Chrome Extension Turns Malicious After Ownership Transfer, Enabling Code Injection and Data Theft
Source: The Hacker News
Overview
Two Google Chrome extensions have turned malicious after what appears to be a case of ownership transfer. The compromised extensions now allow attackers to push malware to downstream customers, inject arbitrary code, and harvest sensitive data.
Affected Extensions
Both extensions were originally associated with a developer identified by the email akshayanuonline@gmail.com (BuildMelon). The extensions are:
- QuickLens – Search Screen
- (additional extensions may be listed in the original article)
Malicious Behavior
- Code Injection: The extensions can inject arbitrary JavaScript into web pages visited by the user, enabling a wide range of attacks such as credential harvesting, session hijacking, and drive‑by downloads.
- Data Theft: Sensitive information—including login credentials, browsing history, and form inputs—can be captured and exfiltrated to attacker‑controlled servers.
- Malware Distribution: Attackers can push additional malicious payloads to users of the compromised extensions, effectively turning the extensions into a delivery mechanism for further threats.
How the Transfer Occurred
The extensions were originally published under the legitimate developer “akshayanuonline@gmail.com.” At some point, ownership of the extensions was transferred to a different Google account.
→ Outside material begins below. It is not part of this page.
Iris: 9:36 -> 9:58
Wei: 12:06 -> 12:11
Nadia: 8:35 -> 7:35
After the transfer, the new owner updated the extensions with malicious code, which was then automatically distributed to all existing users through Chrome’s update mechanism.
Mitigation Steps
- Remove the Extensions: Users should uninstall the affected extensions immediately from Chrome’s Extensions page (
chrome://extensions). - Revoke Permissions: After removal, clear any residual permissions or data the extensions may have stored.
- Check for Compromise: Review recent activity on accounts that may have been accessed through the compromised extensions (e.g., email, banking, social media). Change passwords and enable two‑factor authentication where possible.
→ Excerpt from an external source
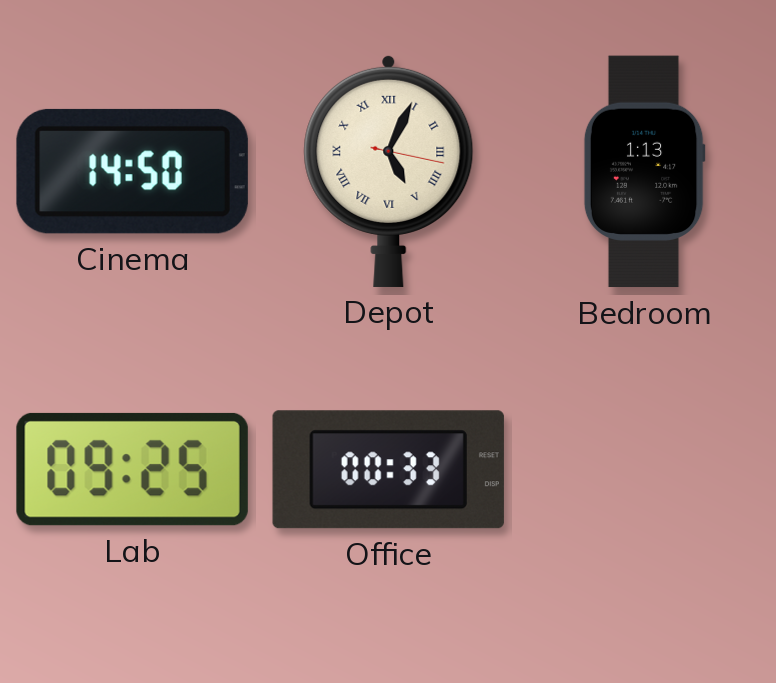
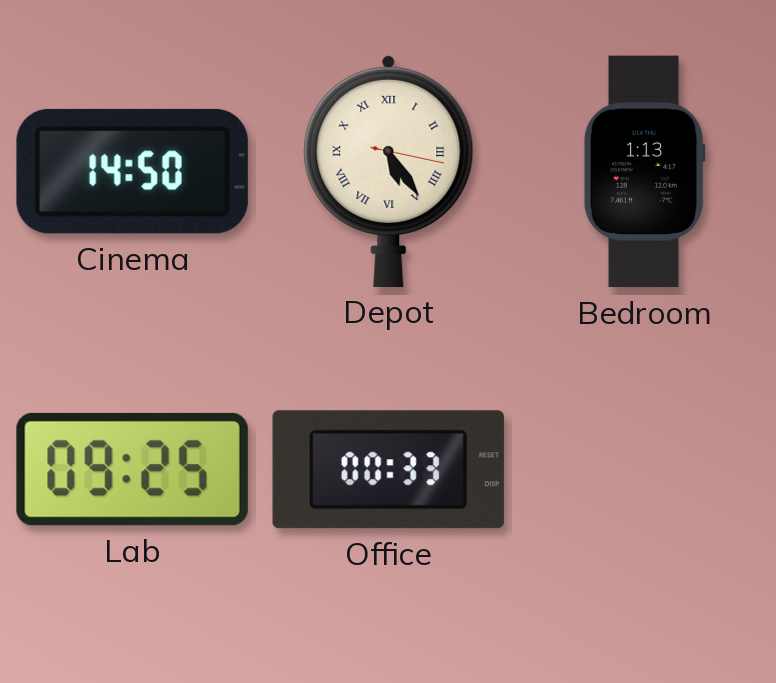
Depot: 5:04 -> 5:24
- Monitor Chrome Web Store: Keep an eye on the Chrome Web Store for any re‑published versions of the same extensions under different names or developers.
- Report to Google: Use the Chrome Web Store’s Report Abuse function to notify Google of the malicious extensions.
Recommendations for Developers
- Maintain Strict Ownership Controls: Limit who can transfer ownership of extensions and require multi‑factor authentication for such actions.
- Monitor Extension Updates: Implement automated checks for unexpected changes in code or permissions after an update is published.
- Use Code Signing: Sign extension code to detect unauthorized modifications.
- Educate Users: Inform users about the risks of installing extensions from unknown developers and the importance of reviewing requested permissions.
References
- Chrome Web Store – QuickLens – Search Screen (link to the extension’s store page, if still available)
- Google Chrome Help – Manage extensions
If you suspect that your system has been compromised, consider running a full malware scan and consulting a security professional.